In fact, it hardly even counts.
“No one likes the budget. But what it’s going to do is identify the areas that we are short so people around the state can see that,” said state Rep. Mark Abraham, a Lake Charles Republican.
“This is one step in the process,” temporized the former budget jihadist Cameron Henry, a Metairie Republican who chairs Appropriations.
For all Harris’ statement that the state can’t spend money it doesn’t have, the fact is that Harris and Co. have diligently blocked every effort to raise money to replace the $1.3 billion in expiring taxes that is the cause of this problem. Their House Bill 1 was phony from the get-go because it was premised on the notion that there won’t be a special session to deal with the “fiscal cliff” that until recently the House leaders seemed happy to drive right off.

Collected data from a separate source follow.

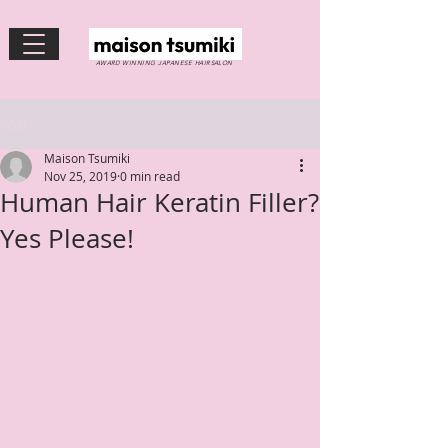
AWARD WINNING JAPANESE HAIRSALON
Post
Maison Tsumiki
Nov 25, 2019
0 min read
Human Hair Keratin Filler?
Yes Please!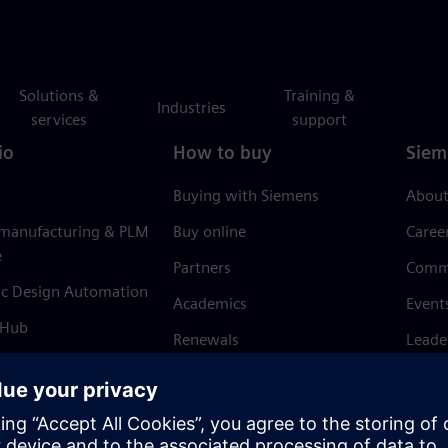
Solutions &
Training &
Industries
services
support
io
How to buy
Siem
Buying with Siemens
About
 manufacturing & PLM
Buy online
Caree
e
Partners
Comm
ic Design Automation
Academics
Event
 Hub
Renewals
Leade
Refund policy
News 
Trust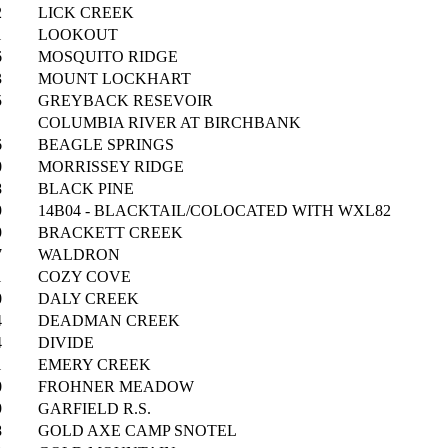
2
LICK CREEK
1
LOOKOUT
6
MOSQUITO RIDGE
3
MOUNT LOCKHART
5
GREYBACK RESEVOIR
COLUMBIA RIVER AT BIRCHBANK
6
BEAGLE SPRINGS
0
MORRISSEY RIDGE
8
BLACK PINE
9
14B04 - BLACKTAIL/COLOCATED WITH WXL82
9
BRACKETT CREEK
7
WALDRON
1
COZY COVE
0
DALY CREEK
4
DEADMAN CREEK
4
DIVIDE
1
EMERY CREEK
0
FROHNER MEADOW
9
GARFIELD R.S.
8
GOLD AXE CAMP SNOTEL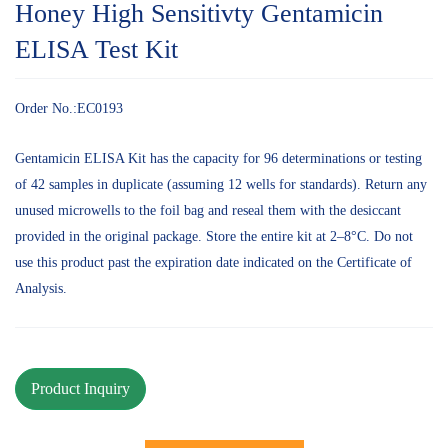
Honey High Sensitivty Gentamicin
ELISA Test Kit
Order No.:EC0193
Gentamicin ELISA Kit has the capacity for 96 determinations or testing
of 42 samples in duplicate (assuming 12 wells for standards). Return any
unused microwells to the foil bag and reseal them with the desiccant
provided in the original package. Store the entire kit at 2–8°C. Do not
use this product past the expiration date indicated on the Certificate of
Analysis.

The notion that Louisiana is so drastically overtaxed that we ought to let $1.3 billion in revenues go away is amazingly disingenuous. What the House leadership does not want to do is take tough votes to replace the lost revenues; if you’re an ideological “movement conservative,” you want to cut government.
“I would hope that members realize this is what taxpayers sent us here to do,” Henry said.
Do people really want a budget that throws away health care jobs and services for thousands of families across the state? Not really, as Republicans in Congress learned when they tried to repeal the U.S. health care law last year.
To little notice, the governor’s office called attention to a new analysis of state and local tax burdens in the nation, and Louisiana is near the bottom. But vast amounts of the money that could pay for health care and colleges, as well as other services, have been wasted in the tax cuts and business breaks larded out of the Treasury by many of these same anti-government conservatives during the Jindal years.
They robbed from the poor to give to the rich and called it fiscal responsibility.
As a pure political matter, they think that what they are doing is popular: “The public wants to know we are spending less money in government today than we were last year or the year before that,” opined Sen. Sharon Hewitt, R-Slidell, earlier this year.
Maybe, but when confronted with the utterly predictable backlash against these cuts, why is it no longer the Alamo but only one ambiguous step in the process?